Limitations in our capacity to predict the occurrence of suicidal behavior constitute a major problem in the prevention of suicide. Due to their extremely limited predictive value, ratings scales and clinical measures are not available for practical use. This is an area in which neuroscience can be expected to contribute substantially via the identification of biomarkers using genetic and brain imaging techniques. Recent studies using genetic approaches suggest the existence of specific biomarkers that can be detected in the blood. In addition, findings from neuroimaging and neuropsychological studies indicate functional impairments with increasing specificity in association with suicidal behavior. Biomarkers can be expected to contribute substantially to the devlopment of accurate prediction in the context of personalized medicine.
The core question in suicide prevention is: why does a person in a particular situation take their own life, while another person in the same situation would react in a different way? This chapter investigates to what extent and in which way neurocognitive studies may contribute to finding an answer to this question. The term 'neurocognitive' refers to the study of the relationship between the brain and behavior by utilizing specialized tests that have been designed to evaluate a wide variety of behavioral, cognitive and emotional domains. Thus, neurocognitive studies contribute to understanding how behavioral decisions following exposure to particular environmental stimuli relate to changes in brain functions. Such studies offer a great opportunity to measure and quantify cognitive functions, emotional states and behavioral repertoires through standardized questionnaires and testing. From such neurocognitive data, inferences are made regarding brain function and the localization of brain dysfunctions based on patterns of cognitive strengths and weaknesses.
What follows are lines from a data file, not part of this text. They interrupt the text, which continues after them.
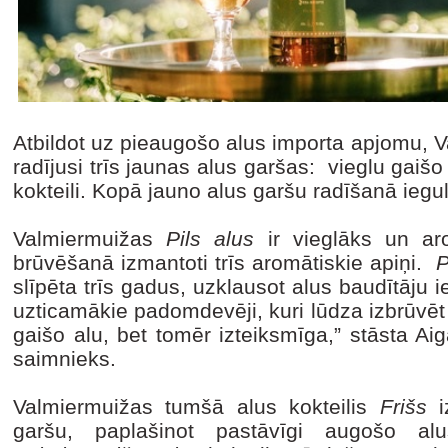
Atbildot uz pieaugošo alus importa apjomu, 
radījusi trīs jaunas alus garšas: vieglu gaišo
kokteili. Kopā jauno alus garšu radīšanā iegul
Valmiermuižas
Pils alus
ir vieglāks un ar
brūvēšanā izmantoti trīs aromātiskie apiņi.
P
slīpēta trīs gadus, uzklausot alus baudītāju i
uzticamākie padomdevēji, kuri lūdza izbrūvēt
gaišo alu, bet tomēr izteiksmīga,” stāsta Ai
saimnieks.
Valmiermuižas tumšā alus kokteilis
Frišs
i
garšu, paplašinot pastāvīgi augošo a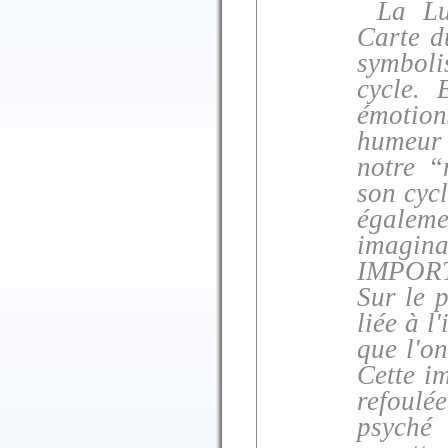
La Lu
Carte d
symboli
cycle. 
émotion
humeur 
notre “
son cycl
égalem
imaginai
IMPORT
Sur le 
liée à l
que l'o
Cette i
refoulé
psyché 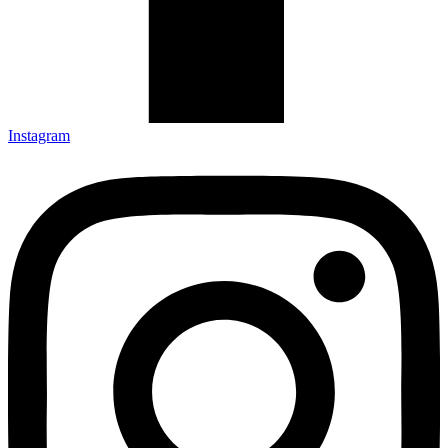
Instagram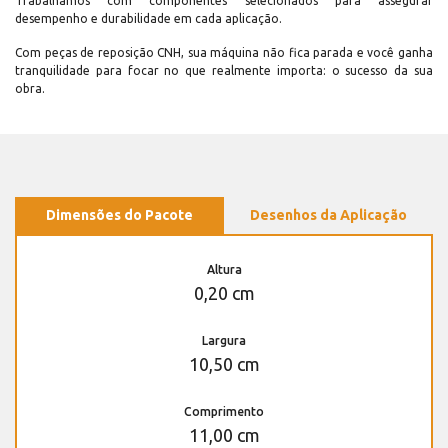
Trabalhamos com componentes selecionados para assegurar
desempenho e durabilidade em cada aplicação.
Com peças de reposição CNH, sua máquina não fica parada e você ganha
tranquilidade para focar no que realmente importa: o sucesso da sua
obra.
Dimensões do Pacote
Desenhos da Aplicação
Altura
0,20 cm
Largura
10,50 cm
Comprimento
11,00 cm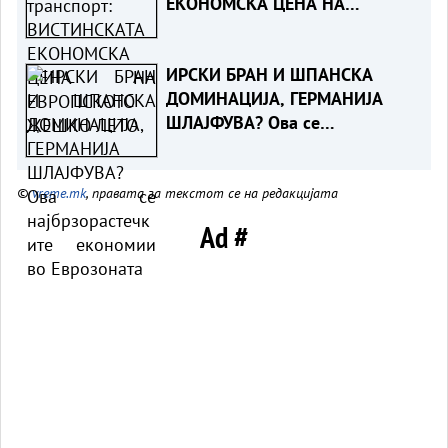
ЕКОНОМСКА ЦЕНА НА
ЕВРОПСКОТО ЖЕШКО ЛЕТО
ИРСКИ БРАН И ШПАНСКА
ДОМИНАЦИЈА, ГЕРМАНИЈА
ШЛАЈФУВА? Ова се
најбрзорастечките економии
во Еврозоната
©
vreme.mk
, правата за текстот се на редакцијата
Ad #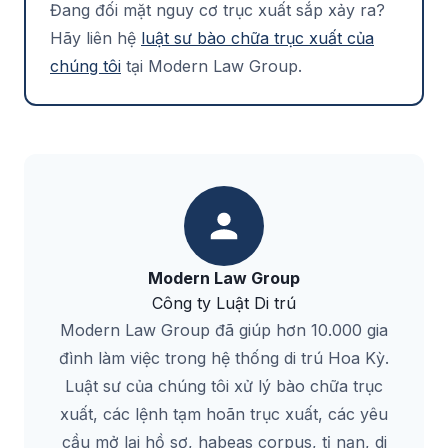
Đang đối mặt nguy cơ trục xuất sắp xảy ra?
Hãy liên hệ
luật sư bào chữa trục xuất của
chúng tôi
tại Modern Law Group.
Modern Law Group
Công ty Luật Di trú
Modern Law Group đã giúp hơn 10.000 gia
đình làm việc trong hệ thống di trú Hoa Kỳ.
Luật sư của chúng tôi xử lý bào chữa trục
xuất, các lệnh tạm hoãn trục xuất, các yêu
cầu mở lại hồ sơ, habeas corpus, tị nạn, di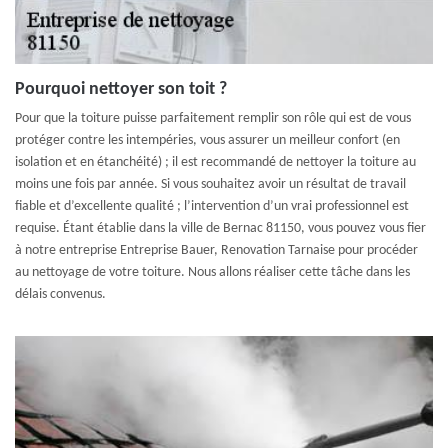
Pourquoi nettoyer son toit ?
Pour que la toiture puisse parfaitement remplir son rôle qui est de vous
protéger contre les intempéries, vous assurer un meilleur confort (en
isolation et en étanchéité) ; il est recommandé de nettoyer la toiture au
moins une fois par année. Si vous souhaitez avoir un résultat de travail
fiable et d’excellente qualité ; l’intervention d’un vrai professionnel est
requise. Étant établie dans la ville de Bernac 81150, vous pouvez vous fier
à notre entreprise Entreprise Bauer, Renovation Tarnaise pour procéder
au nettoyage de votre toiture. Nous allons réaliser cette tâche dans les
délais convenus.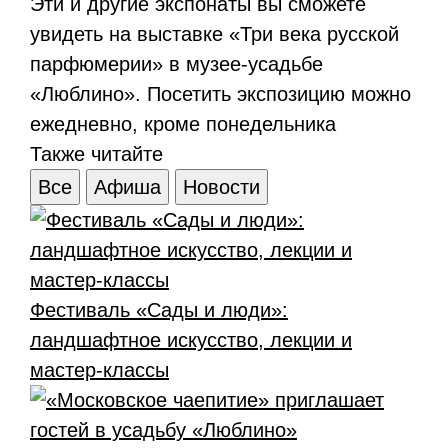
Эти и другие экспонаты вы сможете
увидеть на выставке «Три века русской
парфюмерии» в музее-усадьбе
«Люблино». Посетить экспозицию можно
ежедневно, кроме понедельника
Также читайте
Все
Афиша
Новости
Фестиваль «Сады и люди»:
ландшафтное искусство, лекции и
мастер-классы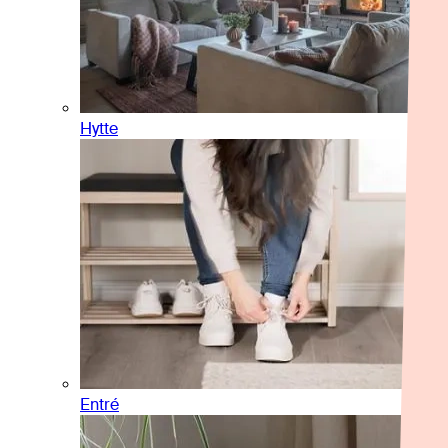
Hytte
Entré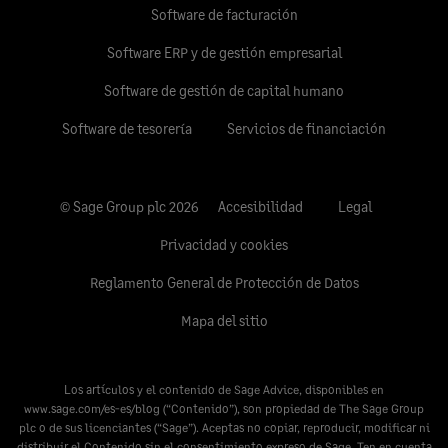
Software de facturación
Software ERP y de gestión empresarial
Software de gestión de capital humano
Software de tesorería
Servicios de financiación
© Sage Group plc 2026
Accesibilidad
Legal
Privacidad y cookies
Reglamento General de Protección de Datos
Mapa del sitio
Los artículos y el contenido de Sage Advice, disponibles en
www.sage.com/es-es/blog
(“Contenido”), son propiedad de The Sage Group
plc o de sus licenciantes (“Sage”). Aceptas no copiar, reproducir, modificar ni
distribuir el Contenido sin el consentimiento expreso de Sage. Ten en cuenta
As conclusions from neuropsychological assessments are necessarily inferential, findings from neuropsychological investigations are commonly combined with those from neuroimaging (see next chapter) in order to fully understand the relationship between behavioral phenomena and changes in brain functions.
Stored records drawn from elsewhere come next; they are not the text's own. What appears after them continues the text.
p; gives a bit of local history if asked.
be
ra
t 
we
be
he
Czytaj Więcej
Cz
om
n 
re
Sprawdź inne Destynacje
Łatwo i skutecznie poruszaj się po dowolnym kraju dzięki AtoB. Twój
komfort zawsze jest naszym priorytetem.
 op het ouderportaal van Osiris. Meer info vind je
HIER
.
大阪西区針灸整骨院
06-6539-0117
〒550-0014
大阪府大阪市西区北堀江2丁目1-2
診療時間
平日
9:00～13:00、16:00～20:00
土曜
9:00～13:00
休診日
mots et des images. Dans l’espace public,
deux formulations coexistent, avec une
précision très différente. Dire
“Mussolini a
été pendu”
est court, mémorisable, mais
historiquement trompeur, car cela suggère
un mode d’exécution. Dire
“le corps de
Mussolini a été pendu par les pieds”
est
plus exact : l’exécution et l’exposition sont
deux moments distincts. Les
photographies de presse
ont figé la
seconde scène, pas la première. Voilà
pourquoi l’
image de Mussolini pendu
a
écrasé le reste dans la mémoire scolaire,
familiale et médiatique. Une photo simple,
Results from a range of studies using diverse designs and both postmortem and in-vivo techniques show impairments in the serotonin neurotransmitter system and the hypothalamic–pituitary–adrenal (HPA) axis stress-response system in the vulnerability to suicidal behaviour. The involvement of serotonin in the development of suicidal behavior is well known since the 1970s when low levels of serotonin metabolites in the cerebrospinal fluid of suicide attempters were demonstrated. This involvement has been confirmed in numerous subsequent postmortem and in-vivo neuroimaging studies. For example, molecular imaging studies have localized lower binding to the serotonin transporter in areas of the brain, such as the ventromedial prefrontal cortex, which are known to be involved in decision-making processes. Serotonergic impairments may also manifest as impaired cognitive control of mood, pessimism, impaired problem solving, increased reactivity to negative social signs, excessive emotional pain, and suicidal ideation, leading to suicidal behavior.